WHAT NEEDS TO BE DONE => The task calls for the lines below from the line with "面對中環專科體檢中心琳琅滿目的體檢套" to the line with "金債權讓與本公司後，依約使用本公司帳單繳交帳款。", both ends included, copied exactly, without any pictures.

Saved entries:
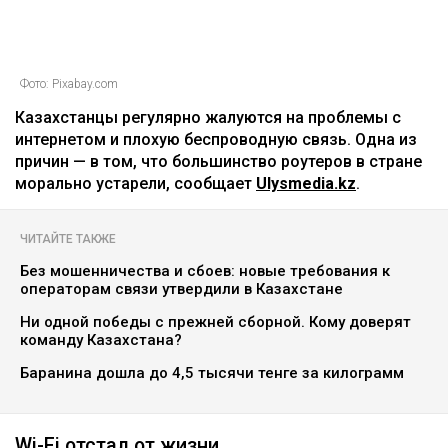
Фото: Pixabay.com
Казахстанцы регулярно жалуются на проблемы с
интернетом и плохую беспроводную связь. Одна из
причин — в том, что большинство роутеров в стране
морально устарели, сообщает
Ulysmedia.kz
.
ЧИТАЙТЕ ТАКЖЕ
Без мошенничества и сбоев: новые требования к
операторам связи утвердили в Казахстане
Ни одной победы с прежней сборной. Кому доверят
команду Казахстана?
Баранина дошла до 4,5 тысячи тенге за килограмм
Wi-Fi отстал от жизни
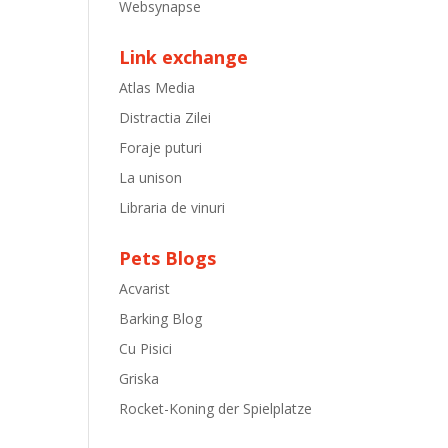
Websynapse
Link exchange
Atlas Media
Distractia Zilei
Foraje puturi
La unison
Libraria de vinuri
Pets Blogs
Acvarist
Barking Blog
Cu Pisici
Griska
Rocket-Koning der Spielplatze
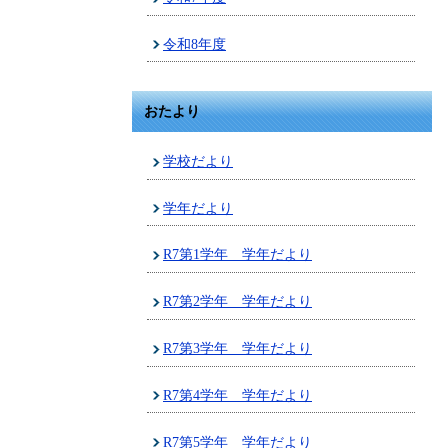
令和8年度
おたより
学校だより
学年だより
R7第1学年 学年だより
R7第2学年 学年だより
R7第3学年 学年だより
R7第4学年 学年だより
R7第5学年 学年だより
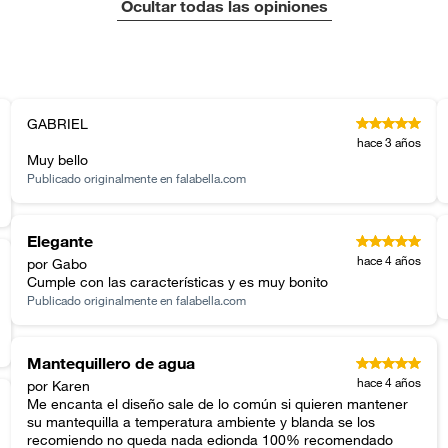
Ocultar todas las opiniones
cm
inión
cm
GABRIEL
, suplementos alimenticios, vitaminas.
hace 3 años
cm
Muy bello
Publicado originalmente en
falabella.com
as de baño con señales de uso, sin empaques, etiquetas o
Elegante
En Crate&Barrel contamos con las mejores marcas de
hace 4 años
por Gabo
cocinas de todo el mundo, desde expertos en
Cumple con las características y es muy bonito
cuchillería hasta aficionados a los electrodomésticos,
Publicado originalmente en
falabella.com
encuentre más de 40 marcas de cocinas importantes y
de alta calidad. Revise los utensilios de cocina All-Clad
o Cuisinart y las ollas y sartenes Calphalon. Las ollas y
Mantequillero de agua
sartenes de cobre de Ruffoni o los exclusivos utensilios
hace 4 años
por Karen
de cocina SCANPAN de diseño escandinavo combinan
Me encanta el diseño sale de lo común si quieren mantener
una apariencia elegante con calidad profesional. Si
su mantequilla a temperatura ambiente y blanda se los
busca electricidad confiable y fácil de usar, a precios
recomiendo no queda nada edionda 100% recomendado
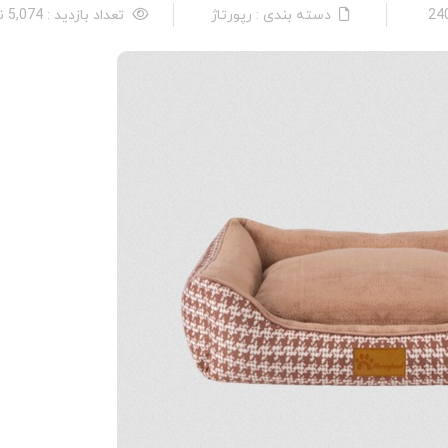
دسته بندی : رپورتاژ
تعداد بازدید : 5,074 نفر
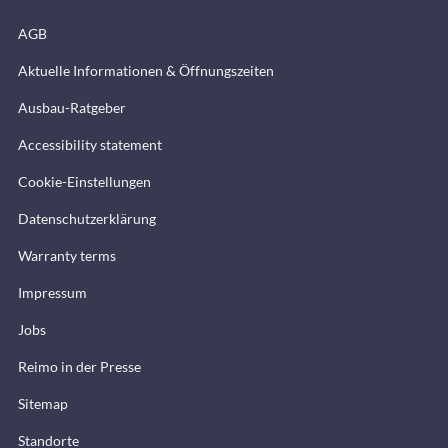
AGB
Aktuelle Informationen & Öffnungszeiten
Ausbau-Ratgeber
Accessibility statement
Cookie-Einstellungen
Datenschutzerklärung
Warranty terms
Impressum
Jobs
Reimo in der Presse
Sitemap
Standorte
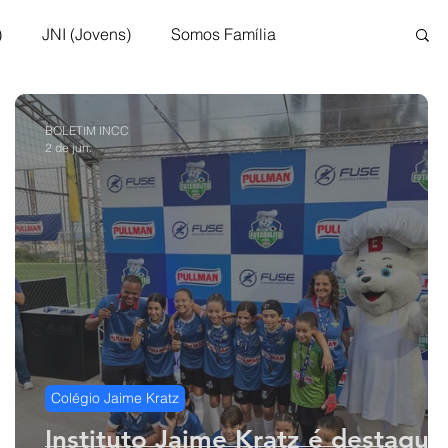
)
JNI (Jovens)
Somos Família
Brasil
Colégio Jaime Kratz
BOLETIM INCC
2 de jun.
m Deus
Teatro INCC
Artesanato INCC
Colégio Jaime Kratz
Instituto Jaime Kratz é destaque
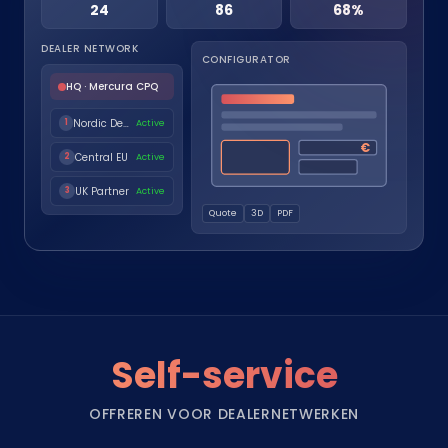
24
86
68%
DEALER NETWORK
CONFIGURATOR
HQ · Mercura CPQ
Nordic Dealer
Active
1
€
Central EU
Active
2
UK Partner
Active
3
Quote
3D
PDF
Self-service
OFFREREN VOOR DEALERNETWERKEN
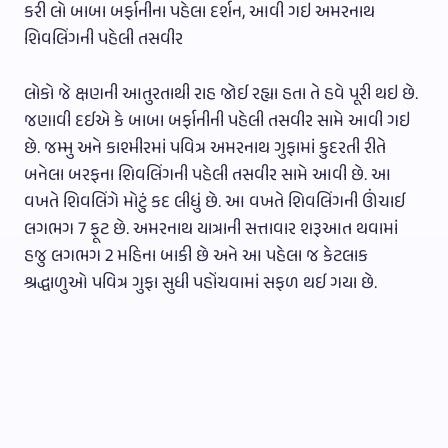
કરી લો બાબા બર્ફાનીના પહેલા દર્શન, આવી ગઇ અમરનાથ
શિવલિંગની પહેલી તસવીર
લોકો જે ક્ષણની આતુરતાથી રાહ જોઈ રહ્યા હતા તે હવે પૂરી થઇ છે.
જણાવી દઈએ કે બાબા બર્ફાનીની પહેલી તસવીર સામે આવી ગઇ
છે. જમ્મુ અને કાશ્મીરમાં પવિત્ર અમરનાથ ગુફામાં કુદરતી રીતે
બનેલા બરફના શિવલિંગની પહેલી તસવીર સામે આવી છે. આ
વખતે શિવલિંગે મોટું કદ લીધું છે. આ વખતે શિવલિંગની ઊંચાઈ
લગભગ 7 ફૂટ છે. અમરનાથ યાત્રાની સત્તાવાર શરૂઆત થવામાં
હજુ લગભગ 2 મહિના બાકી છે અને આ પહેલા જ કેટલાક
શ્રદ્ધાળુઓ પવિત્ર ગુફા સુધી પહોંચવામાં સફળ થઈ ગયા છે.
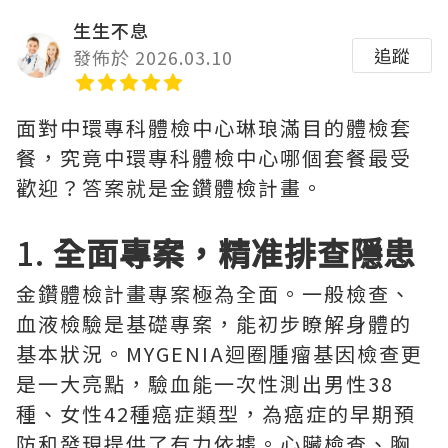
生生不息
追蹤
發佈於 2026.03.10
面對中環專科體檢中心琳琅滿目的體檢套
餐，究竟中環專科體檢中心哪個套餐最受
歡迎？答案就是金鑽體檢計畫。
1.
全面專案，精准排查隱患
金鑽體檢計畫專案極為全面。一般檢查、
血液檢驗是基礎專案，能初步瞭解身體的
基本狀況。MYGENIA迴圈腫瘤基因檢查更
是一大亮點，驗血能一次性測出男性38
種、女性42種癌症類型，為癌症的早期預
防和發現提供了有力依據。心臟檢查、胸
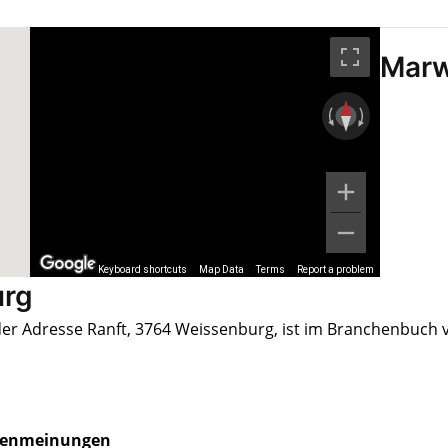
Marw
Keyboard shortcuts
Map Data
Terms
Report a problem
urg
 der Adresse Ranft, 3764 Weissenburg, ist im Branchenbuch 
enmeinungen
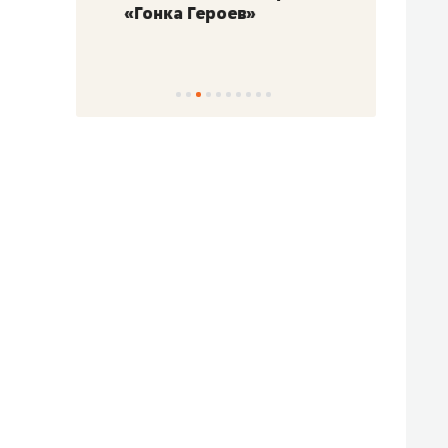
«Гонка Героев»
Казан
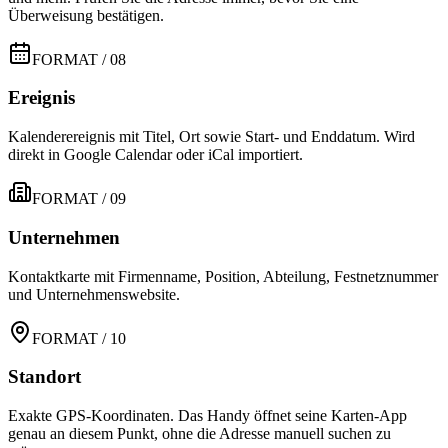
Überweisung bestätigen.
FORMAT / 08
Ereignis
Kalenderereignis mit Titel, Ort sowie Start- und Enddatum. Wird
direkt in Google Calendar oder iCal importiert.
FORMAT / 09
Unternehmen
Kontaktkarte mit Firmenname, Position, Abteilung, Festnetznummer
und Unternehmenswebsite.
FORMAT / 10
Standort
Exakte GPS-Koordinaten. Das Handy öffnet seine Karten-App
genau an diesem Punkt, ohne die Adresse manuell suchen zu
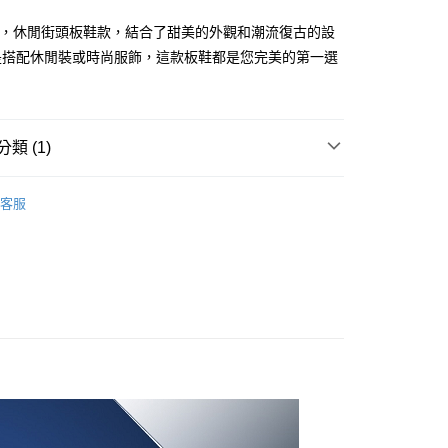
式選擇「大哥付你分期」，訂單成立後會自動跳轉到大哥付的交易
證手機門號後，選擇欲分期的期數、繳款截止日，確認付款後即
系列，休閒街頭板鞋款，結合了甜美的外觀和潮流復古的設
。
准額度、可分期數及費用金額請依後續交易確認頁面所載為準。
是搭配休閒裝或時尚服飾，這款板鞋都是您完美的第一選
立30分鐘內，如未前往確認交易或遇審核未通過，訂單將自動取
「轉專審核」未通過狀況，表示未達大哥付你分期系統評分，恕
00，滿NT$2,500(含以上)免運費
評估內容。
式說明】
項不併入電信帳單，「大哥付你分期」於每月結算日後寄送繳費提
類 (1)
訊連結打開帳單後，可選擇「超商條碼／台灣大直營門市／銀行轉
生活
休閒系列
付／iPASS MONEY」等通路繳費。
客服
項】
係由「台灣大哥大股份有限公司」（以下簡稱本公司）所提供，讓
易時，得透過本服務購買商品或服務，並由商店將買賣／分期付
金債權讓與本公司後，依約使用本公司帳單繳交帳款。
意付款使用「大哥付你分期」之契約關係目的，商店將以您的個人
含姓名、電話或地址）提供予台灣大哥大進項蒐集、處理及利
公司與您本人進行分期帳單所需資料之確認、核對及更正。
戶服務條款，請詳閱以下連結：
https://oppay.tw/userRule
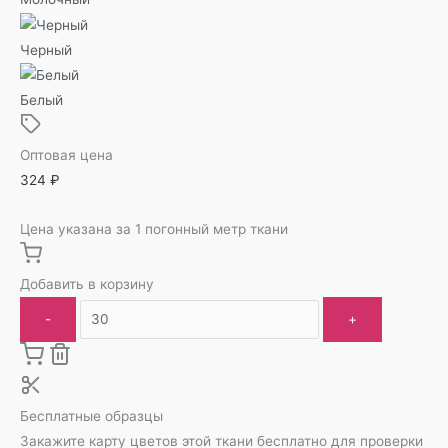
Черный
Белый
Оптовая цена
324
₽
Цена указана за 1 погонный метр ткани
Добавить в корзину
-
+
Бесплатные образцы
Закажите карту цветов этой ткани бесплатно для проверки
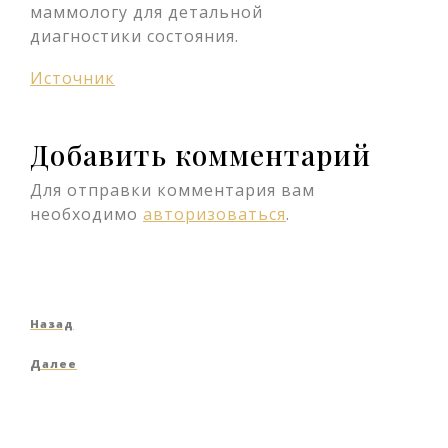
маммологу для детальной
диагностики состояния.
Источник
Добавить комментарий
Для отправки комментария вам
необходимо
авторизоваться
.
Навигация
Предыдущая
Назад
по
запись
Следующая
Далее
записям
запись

EXERCISE RESULT =>
面對中環專科體檢中心琳琅滿目的體檢套
餐，究竟中環專科體檢中心哪個套餐最受
歡迎？答案就是金鑽體檢計畫。
1.
全面專案，精准排查隱患
金鑽體檢計畫專案極為全面。一般檢查、
血液檢驗是基礎專案，能初步瞭解身體的
基本狀況。MYGENIA迴圈腫瘤基因檢查更
是一大亮點，驗血能一次性測出男性38
種、女性42種癌症類型，為癌症的早期預
防和發現提供了有力依據。心臟檢查、胸
Marw
Keyboard shortcuts
Map Data
Terms
Report a problem
urg
 der Adresse Ranft, 3764 Weissenburg, ist im Branchenbuch 
enmeinungen
«Гонка Героев»
Казан
Überweisung bestätigen.
FORMAT / 08
Ereignis
Kalenderereignis mit Titel, Ort sowie Start- und Enddatum. Wird
direkt in Google Calendar oder iCal importiert.
FORMAT / 09
Unternehmen
Kontaktkarte mit Firmenname, Position, Abteilung, Festnetznummer
und Unternehmenswebsite.
FORMAT / 10
Standort
Exakte GPS-Koordinaten. Das Handy öffnet seine Karten-App
genau an diesem Punkt, ohne die Adresse manuell suchen zu
式選擇「大哥付你分期」，訂單成立後會自動跳轉到大哥付的交易
證手機門號後，選擇欲分期的期數、繳款截止日，確認付款後即
系列，休閒街頭板鞋款，結合了甜美的外觀和潮流復古的設
。
准額度、可分期數及費用金額請依後續交易確認頁面所載為準。
是搭配休閒裝或時尚服飾，這款板鞋都是您完美的第一選
立30分鐘內，如未前往確認交易或遇審核未通過，訂單將自動取
「轉專審核」未通過狀況，表示未達大哥付你分期系統評分，恕
00，滿NT$2,500(含以上)免運費
評估內容。
式說明】
項不併入電信帳單，「大哥付你分期」於每月結算日後寄送繳費提
類 (1)
訊連結打開帳單後，可選擇「超商條碼／台灣大直營門市／銀行轉
生活
休閒系列
付／iPASS MONEY」等通路繳費。
客服
項】
係由「台灣大哥大股份有限公司」（以下簡稱本公司）所提供，讓
易時，得透過本服務購買商品或服務，並由商店將買賣／分期付
金債權讓與本公司後，依約使用本公司帳單繳交帳款。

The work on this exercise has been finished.